Además, lo documentado se han encargado de confirmarlo ex empleados que hoy en día están sin trabajo, despedidos por no prestarse a los juegos de corrupción a los que somete el auditor. Tan “empoderado”, para desgracia de mucha gente, se encuentra el funcionario, que ni las visitas del presidente de México a la capital, han servido para que se acelere la atención a los casos de mujeres que están esperando que sean reincorporadas a su centro de trabajo, tras ser echadas a la calle bajo pretextos infantiles, cuando en realidad éstas no se prestaron a cometer actos irregulares.

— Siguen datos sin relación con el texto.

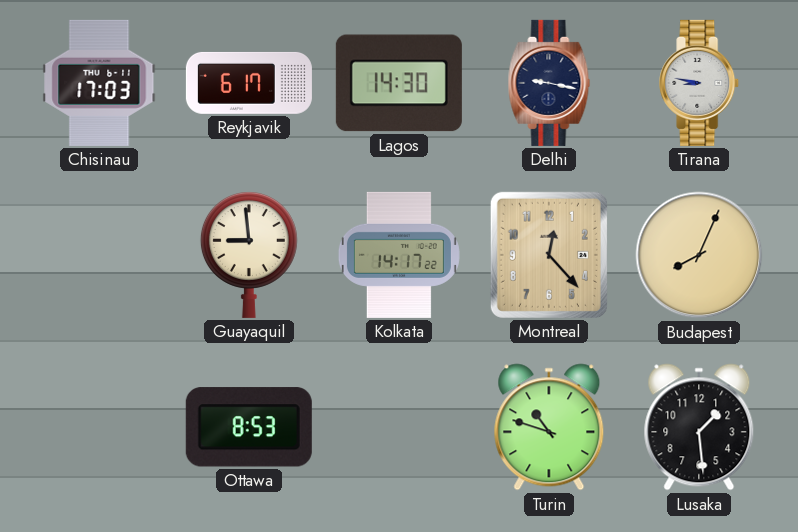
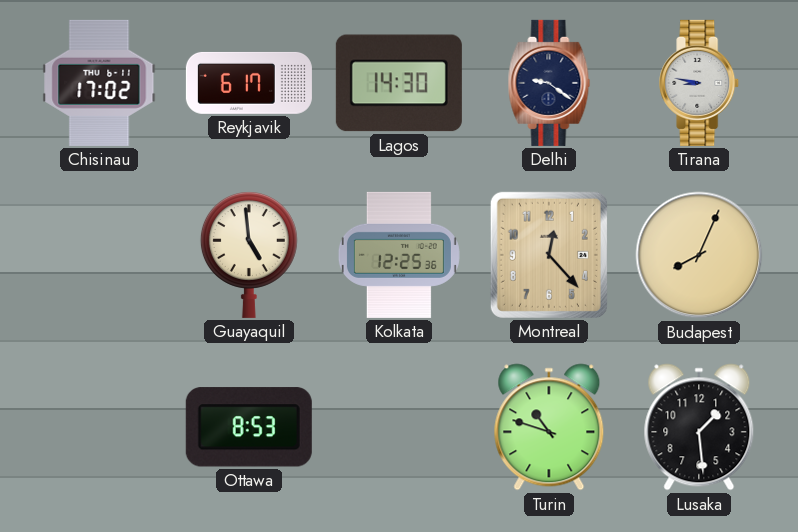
Chisinau: 17:03 -> 17:02
Delhi: 9:17 -> 9:21
Guayaquil: 8:59 -> 4:59
Kolkata: 14:17 -> 12:25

La semana pasada, durante la clausura de la Feria de Simojovel, el auditor tuvo la osadía de clausurar la festividad del pueblo. Lo hizo, según él, en representación del gobernador Rutilio Escandón Cadenas, pero se le olvida que su puesto ni sus funciones ni la jerarquía en el directorio de funcionarios públicos depende del Ejecutivo estatal, sino de la LXVIII Legislatura local

Es decir, a quien “rinde” cuentas es al Congreso del Estado no al gobernador, por ello miente cuando dice que es enviado oficial del Ejecutivo.

Esta es una mala señal por asumir funciones que no le corresponden. La propia Mesa Directiva o la Junta de Coordinación Política deben, para credibilidad de quienes integran el órgano legislativo, asumir una postura al respecto y llamar la atención, como mínimo, al funcionario que camina e intenta hablar como un ser humano de otra clase social.

Se le olvidó muy pronto su origen, de dónde salió, pero ahora presume todo de marca, lo que no sabe es que los señalamientos que la ciudadanía le hace con el dedo le quedarán marcados para toda su vida.

Muestra de ello fue la rechifla que sus propios paisanos le propinaron en cuanto utilizó el micrófono para agradecer el detalle a su compadre, el alcalde Gilberto Martínez Andrade, que lo invitó a clausurar la feria. Fue un momento muy incómodo, porque la gente no olvida que ha sido la ASE la que ha documentado millonarios desfalcos en las cuentas públicas del ayuntamiento de Simojovel, peso esos detalles se le resbalan al funcionario de la Cuarta Transformación.

Cuando Estrada Martínez atravesó el estrado para tomar el micrófono, dio las buenas noches y enseguida la gritería de que se bajara se escuchó en las bocinas y como el eco, más al fondo, una persona de entre los asistentes alcanzó a decir:

–          “Que cante”, a lo que el auditor de inmediato replicó, que no sabe cantar.

–          No, que cantes, pero lo que te has robado, se escuchó de nueva cuenta y las carcajadas de los simojovelenses no se hicieron esperar. Y eso que el sexenio aún no termina.